Multiple Imputation in Predictive Modeling of Arthroplasty Database
MetadataShow full item record
- Master theses 
This thesis presents a method of imputing missing values in data, creating a simple data mining tool and using data mining to see whether such imputed data can be used to predict failures of hip prosthetics in smaller databases. The data set used for this thesis is based on explanted prosthetics from total hip arthroplasty revision surgeries. It is in the early phases and is rather a small data set with many missing values. Multiple imputation was used to estimate missing values in an attempt to build a more complete dataset to perform predictive modelling. A simple linear regression and multiple linear regression were used with a prediction function for linear models. While the initial results of the imputation looked promising, comparisons with the original data and the imputed data did not show much improvement. The data was also used in a prototype application for data mining that allows the users to input their data and select the variables for analysis, and present a plot and summary of the model. The application, which is the artefact of this research is fully functional, but simple. Creating larger and more general applications in R can get complex, and other technologies might be more suitable. However, it is a very powerful statistical tool for special tasks and modelling. Data mining was used to explore the potential to make predictions with the data.
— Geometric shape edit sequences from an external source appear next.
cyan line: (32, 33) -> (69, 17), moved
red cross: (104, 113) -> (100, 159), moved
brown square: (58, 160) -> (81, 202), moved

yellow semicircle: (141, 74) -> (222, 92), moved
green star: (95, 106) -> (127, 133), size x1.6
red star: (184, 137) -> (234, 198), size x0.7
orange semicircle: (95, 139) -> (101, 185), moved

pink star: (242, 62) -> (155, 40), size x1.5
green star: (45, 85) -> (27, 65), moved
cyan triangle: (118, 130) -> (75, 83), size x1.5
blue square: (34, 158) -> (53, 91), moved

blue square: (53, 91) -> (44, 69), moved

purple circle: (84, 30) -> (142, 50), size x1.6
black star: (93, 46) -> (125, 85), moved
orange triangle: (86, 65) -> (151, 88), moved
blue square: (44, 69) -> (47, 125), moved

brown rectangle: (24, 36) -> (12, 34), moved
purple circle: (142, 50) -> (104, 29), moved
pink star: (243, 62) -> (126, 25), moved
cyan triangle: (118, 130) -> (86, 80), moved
Using linear regression on both the original and imputed data showed that the results were similar overall, but with some significant differences. The methods of validation indicated that, while the model was not great, there was something to gain from it. Predictions were run by a multiple linear regression model on both sets of data, displaying some difference but not enough to draw conclusions about the effect and contribution of data imputation. Currently, the methods in question will have to be further refined, preferably in collaboration with experts. The application can be expanded, but a different approach should be considered based on the scope of any future research. The data mining, even when applied on limited data sets, shows potential and encourages applications of data mining methods from an early stage of research when data collection begins.